- Jason Perlow:
@jsnell @harrymccracken We went through a DTV transition not long ago. Unless 4K ends up in broadcast and cable, nobody is buying.
- Harry McCracken:
@jperlow @jsnell It won’t matter until there’s lots and lots of content, but I’m patient.
- Jason Snell:
@harrymccracken @jperlow Patience is the key. Over the long haul, will 4K be around? Almost certainly. But I wonder if it’s 10 years away.
- Harry McCracken:
@jsnell @jperlow I didn’t buy an HDTV until nearly 20 years after I saw my first demo. I can wait for it to be good, cheap & available.
- Jason Snell:
@harrymccracken @jperlow Back to my original point – this feels like something that’s 10 years out, not 5.
@jsnell @harrymccracken @jperlow 4K is the definite future—witness “window environments” in SF films. Affordability is the issue.
- Jason Snell:
@jeffporten @harrymccracken @jperlow The future yes, the near-term consumer-electronics future, I think not. 10 years maybe.

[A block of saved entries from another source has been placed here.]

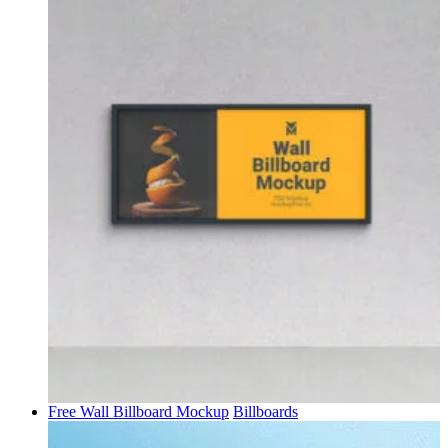
Free Wall Billboard Mockup
Billboards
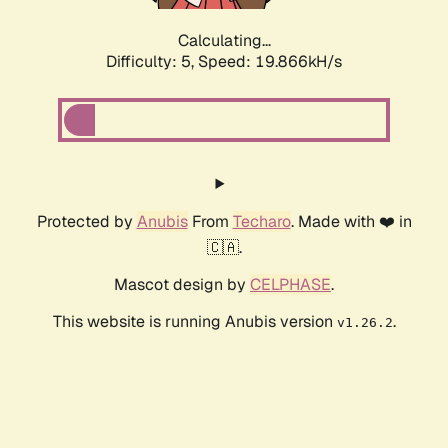
Calculating...
Difficulty: 5,
Speed: 19.866kH/s
Protected by
Anubis
From
Techaro
. Made with ❤️ in
🇨🇦.
Mascot design by
CELPHASE
.
This website is running Anubis version
.
v1.26.2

@jsnell @harrymccracken @jperlow I don’t disagree, but I’ve been burned too often to set a number on the timeline.
- Jason Perlow:
@jeffporten @jsnell @harrymccracken not the future for broadcast and until gigabit to the house is commoditized, pure fantasy for subscriber
- Jason Snell:
@jeffporten @harrymccracken @jperlow I hate setting numbers too, but when I look at 4K I have a hard time seeing rapid consumer update.
- Jason Perlow:
@jsnell @jeffporten @harrymccracken the infrastructure challenges alone are daunting let alone the component costs
- Jason Perlow:
@jsnell @jeffporten @harrymccracken 45MB per UNCOMPRESSED FRAME http://magazine.creativecow.net/article/4k-di-on-the-girl-with-the-dragon-tattoo …
- Jason Perlow:
@jsnell @jeffporten @harrymccracken “With 4K data, and files over 40 megabytes a frame — that’s 800 megabytes a second”
- Jason Perlow:
@jsnell @jeffporten @harrymccracken even compressed with artifacts, you’ll still need like 200MB per second. PER SECOND.